Southwell was fired with little explanation on Friday, May 20, 2016, after two years of running the world's busiest airport. The firing sparked weeks of sparring between Southwell's attorneys and the mayor.

Days later, Parks penned a letter suggesting Reed wanted more control over city contracts.

“Is it a coincidence that the termination came on the eve of the award of some of the most lucrative contracts in the airport’s long and difficult history of patronage-based awards?” the letter said.

It alleged airport managers were directed by the city’s procurement department to take actions that would cause contracts “to be awarded to companies other than the highest-ranked bidder.” Parks also sought records related to certain airport contracts and issues.

Reed fired salvos of his own. In a June 2016 interview, Reed told Channel 2 that Southwell "knows that not only could I have fired him, I could have pressed charges against him."

Southwell’s lawyers demanded Reed “publicly retract these false and defamatory statements,” or otherwise be exposed personally to punitive damages.

By Sept. 6, 2016, the men issued their joint statement, negotiated in the secret settlement.

“They both now agree that neither of them engaged in any civil or criminal wrongdoing, and any statements they made that could have been interpreted to the contrary are disavowed,” the statement said.

In December, then-Councilman C.T. Martin, introduced last-minute legislation to pay the $85,516 settlement to Southwell, along with payments to three other former employees.

The council approved the settlement unanimously with no discussion.

“We’d like to move it to the mayor’s office,” Martin said, “post haste.”


Miguel Southwell’s firing and settlement: a timeline

May 20, 2016: Miguel Southwell is fired by Mayor Kasim Reed after two years as the general manager of Hartsfield-Jackson.

May 31, 2016: Southwell's attorney Lee Parks sent a letter to Reed suggesting Southwell was fired at a time the mayor's office sought more control over airport contracts.

June 9, 2016: Reed said in a Channel 2 interview he could have had Southwell prosecuted.

June 10, 2016: Parks sends a letter to Reed demanding he retract statements made about Southwell in seven days or "failure to do so exposes you personally to punitive damages."

Aug. 30, 2016: Parks and Mark Trigg, who represented the city of Atlanta, sign a secret document for a settlement worth more than $230,000.

Sept. 6, 2016: Reed and Southwell issue a joint statement saying they are dropping their respective disputes and retracting prior statements. Anne Torres writes to AJC that "the city does not offer severance agreements," and that "NO payment was made to Southwell" at that time.

Sept. 9, 2016: Federal prosecutors deliver a subpoena to Atlanta City Hall for documents related to Southwell, former watershed commissioner Jo Ann Macrina, then-purchasing director Adam Smith and contracts at the airport.

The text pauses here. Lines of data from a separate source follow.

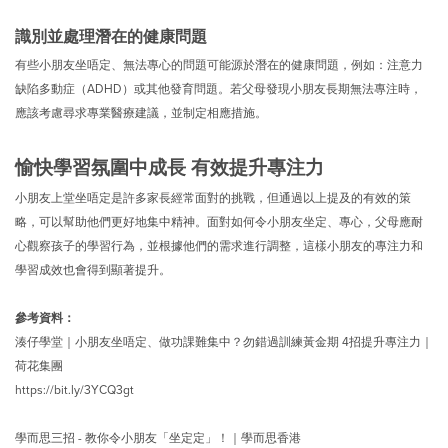
識別並處理潛在的健康問題
有些小朋友坐唔定、無法專心的問題可能源於潛在的健康問題，例如：注意力
缺陷多動症（ADHD）或其他發育問題。若父母發現小朋友長期無法專注時，
應該考慮尋求專業醫療建議，並制定相應措施。
愉快學習氛圍中成長 有效提升專注力
小朋友上堂坐唔定是許多家長經常面對的挑戰，但通過以上提及的有效的策
略，可以幫助他們更好地集中精神。面對如何令小朋友坐定、專心，父母應耐
心觀察孩子的學習行為，並根據他們的需求進行調整，這樣小朋友的專注力和
學習成效也會得到顯著提升。
參考資料：
湊仔學堂｜小朋友坐唔定、做功課難集中？勿錯過訓練黃金期 4招提升專注力｜
荷花集團
https://bit.ly/3YCQ3gt
學而思三招 - 教你令小朋友「坐定定」！｜學而思香港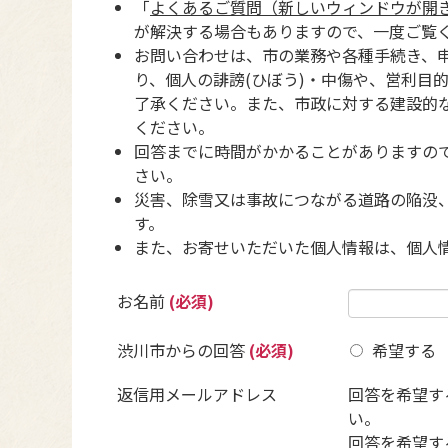
「
よくあるご質問（新しいウィンドウが開
が解決する場合もありますので、一度ご覧
お問い合わせは、市の業務や各種手続き、
り、個人の誹謗(ひぼう)・中傷や、営利目
了承ください。また、市政に対する建設的
ください。
回答までに時間がかかることがありますの
さい。
災害、除雪又は事故につながる道路の陥没
す。
また、お寄せいただいた個人情報は、個人
お名前
(必須)
渋川市からの回答
(必須)
希望する
返信用メールアドレス
回答を希望す
い。
回答を希望す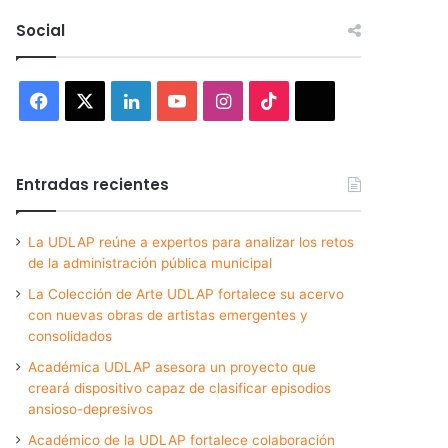
Social
Facebook
X
LinkedIn
YouTube
Instagram
TikTok
Threads
Entradas recientes
La UDLAP reúne a expertos para analizar los retos
de la administración pública municipal
La Colección de Arte UDLAP fortalece su acervo
con nuevas obras de artistas emergentes y
consolidados
Académica UDLAP asesora un proyecto que
creará dispositivo capaz de clasificar episodios
ansioso-depresivos
Académico de la UDLAP fortalece colaboración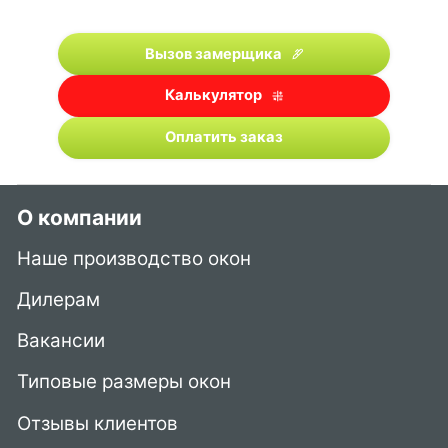
Вызов замерщика
Калькулятор
Оплатить заказ
О компании
Наше производство окон
Дилерам
Вакансии
Типовые размеры окон
Отзывы клиентов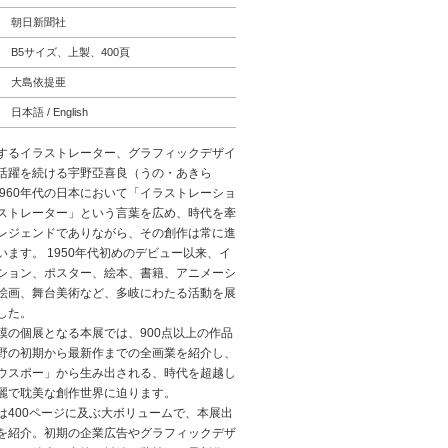
朝日新聞社
B5サイズ、上製、400頁
大島依提亜
日本語 / English
するイラストレーター、グラフィックデザイ
活躍を続ける宇野亞喜良（うの・あきら
。1960年代の日本において「イラストレーショ
ストレーター」という言葉を広め、時代を牽
レジェンドでありながら、その創作は常に進
います。 1950年代初めのデビュー以来、イ
ション、ポスター、絵本、書籍、アニメーシ
絵画、舞台美術など、多岐にわたる活動を展
した。
模の個展となる本展では、900点以上の作品
野の初期から最新作までの全画業を紹介し、
ウスポー」から生み出される、時代を超越し
麗で耽美な創作世界に迫ります。
は400ページに及ぶ大ボリュームで、本展出
を紹介。初期の企業広告やグラフィックデザ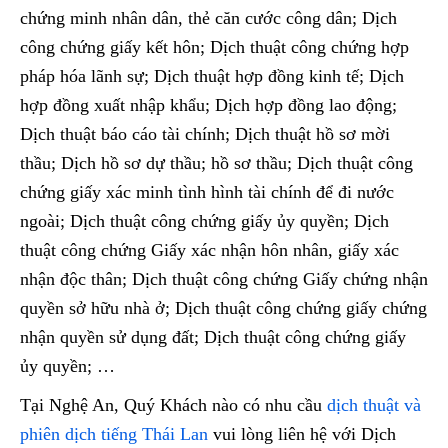
chứng minh nhân dân, thẻ căn cước công dân; Dịch
công chứng giấy kết hôn; Dịch thuật công chứng hợp
pháp hóa lãnh sự; Dịch thuật hợp đồng kinh tế; Dịch
hợp đồng xuất nhập khẩu; Dịch hợp đồng lao động;
Dịch thuật báo cáo tài chính; Dịch thuật hồ sơ mời
thầu; Dịch hồ sơ dự thầu; hồ sơ thầu; Dịch thuật công
chứng giấy xác minh tình hình tài chính để đi nước
ngoài; Dịch thuật công chứng giấy ủy quyền; Dịch
thuật công chứng Giấy xác nhận hôn nhân, giấy xác
nhận độc thân; Dịch thuật công chứng Giấy chứng nhận
quyền sở hữu nhà ở; Dịch thuật công chứng giấy chứng
nhận quyền sử dụng đất; Dịch thuật công chứng giấy
ủy quyền; …
Tại Nghệ An, Quý Khách nào có nhu cầu
dịch thuật và
phiên dịch tiếng Thái Lan
vui lòng liên hệ với Dịch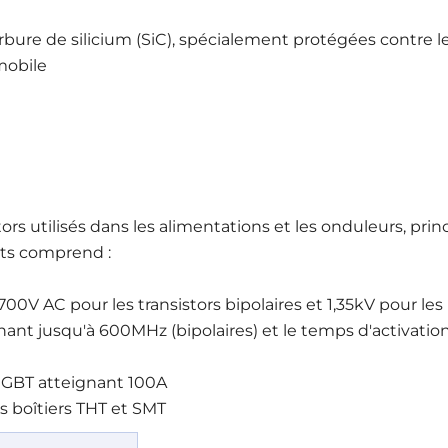
rbure de silicium (SiC), spécialement protégées contre 
mobile
rs utilisés dans les alimentations et les onduleurs, prin
nts comprend :
00V AC pour les transistors bipolaires et 1,35kV pour les
 jusqu'à 600MHz (bipolaires) et le temps d'activation e
 IGBT atteignant 100A
 boîtiers THT et SMT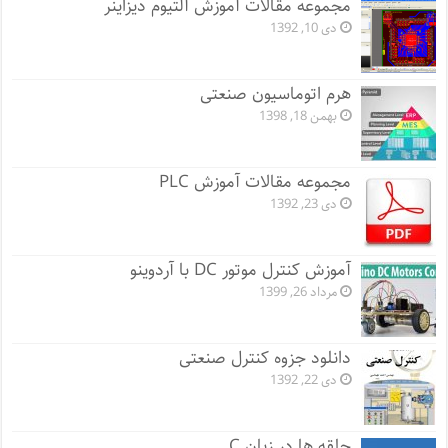
مجموعه مقالات آموزش آلتیوم دیزاینر
دی 10, 1392
هرم اتوماسیون صنعتی
بهمن 18, 1398
مجموعه مقالات آموزش PLC
دی 23, 1392
آموزش کنترل موتور DC با آردوینو
مرداد 26, 1399
دانلود جزوه کنترل صنعتی
دی 22, 1392
حلقه ها در زبان C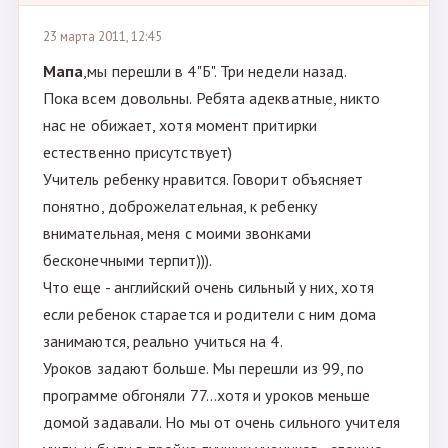
23 марта 2011, 12:45
Мапа
,мы перешли в 4"Б". Три недели назад.
Пока всем довольны. Ребята адекватные, никто
нас не обижает, хотя момент притирки
естественно присутствует)
Учитель ребенку нравится. Говорит объясняет
понятно, доброжелательная, к ребенку
внимательная, меня с моими звонками
бесконечными терпит))).
Что еще - английский очень сильный у них, хотя
если ребенок старается и родители с ним дома
занимаются, реально учиться на 4.
Уроков задают больше. Мы перешли из 99, по
программе обгоняли 77...хотя и уроков меньше
домой задавали. Но мы от очень сильного учителя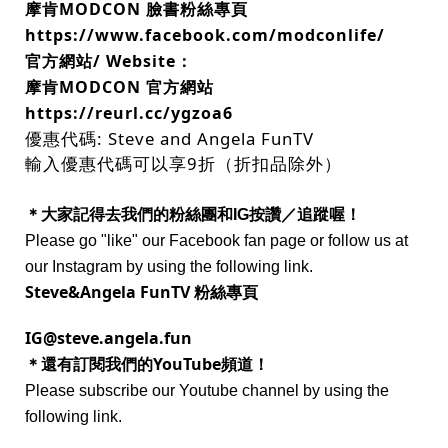
摩肯MODCON 臉書粉絲專頁
https://www.facebook.com/modconlife/
官方網站/ Website：
摩肯MODCON 官方網站
https://reurl.cc/ygzoa6
優惠代碼: Steve and Angela FunTV
輸入優惠代碼可以享9折（折扣品除外）
＊大家記得去我們的粉絲團和IG按讚／追蹤喔！
Please go "like" our Facebook fan page or follow us at
our Instagram by using the following link.
Steve&Angela FunTV 粉絲專頁
IG@steve.angela.fun
＊還有訂閱我們的YouTube頻道！
Please subscribe our Youtube channel by using the
following link.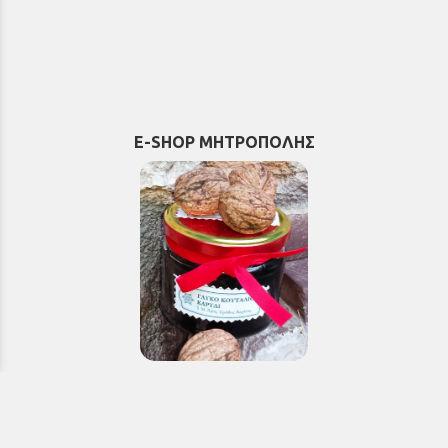
E-SHOP ΜΗΤΡΟΠΟΛΗΣ
Εκκλησιαστικά & Μοναστηριακά
προϊόντα, εικόνες, εκδόσεις κ.ά.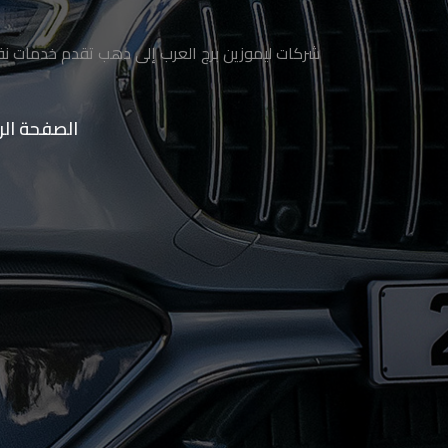
ليموزين
الساحل
شركات ليموزين برج العرب إلى دهب تقدم خدمات نقل
الشمالي
حجز
الصفحة الر
ليموزين
العين
السخنة
حجز
ليموزين
شرم
الشيخ
حجز
ليموزين
مرسى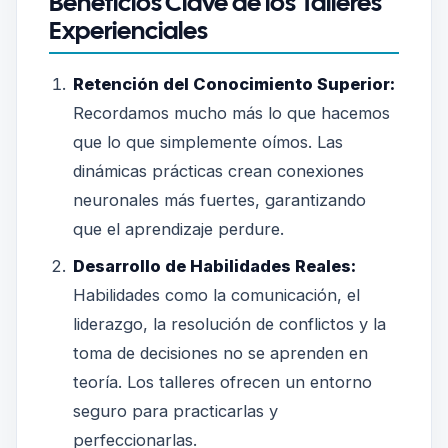
Beneficios Clave de los Talleres
Experienciales
Retención del Conocimiento Superior:
Recordamos mucho más lo que hacemos
que lo que simplemente oímos. Las
dinámicas prácticas crean conexiones
neuronales más fuertes, garantizando
que el aprendizaje perdure.
Desarrollo de Habilidades Reales:
Habilidades como la comunicación, el
liderazgo, la resolución de conflictos y la
toma de decisiones no se aprenden en
teoría. Los talleres ofrecen un entorno
seguro para practicarlas y
perfeccionarlas.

The subpoena's existence remained a secret until reporting from the AJC and Channel 2 Action News in May 2018.

Dec. 5, 2016: City announces $85,516 settlement with Southwell.

The story so far

May-June 2016: Then-Atlanta Mayor Kasim fired his airport chief Miguel Southwell, triggering a war of words in which the men traded accusations of wrongdoing.

September-December 2016: The men issued a joint statement in September referencing a "resolution" and disavowed their past allegations. In December, City Council approved an $85,516 payment to Southwell for health benefits and career counseling.

Now: The AJC and Channel 2 Action News uncovered a secret agreement to pay Southwell $147,000 more than previously known. The city has no record of the payment and the source of the money is unknown.

Our reporting

The AJC and Channel 2 Action News have broken stories and followed developments related to the federal corruption investigation at City Hall since the probe became public in January 2017. Today’s story on secret settlement terms between former Mayor Kasim Reed and his former airport chief Miguel Southwell emerged from records the city turned over to prosecutors and obtained by the AJC and Channel 2 Action News. The reporting partners previously uncovered a secret federal grand jury subpoena kept hidden from the public related to Southwell’s firing and substantial legal spending by the Reed administration to uphold it.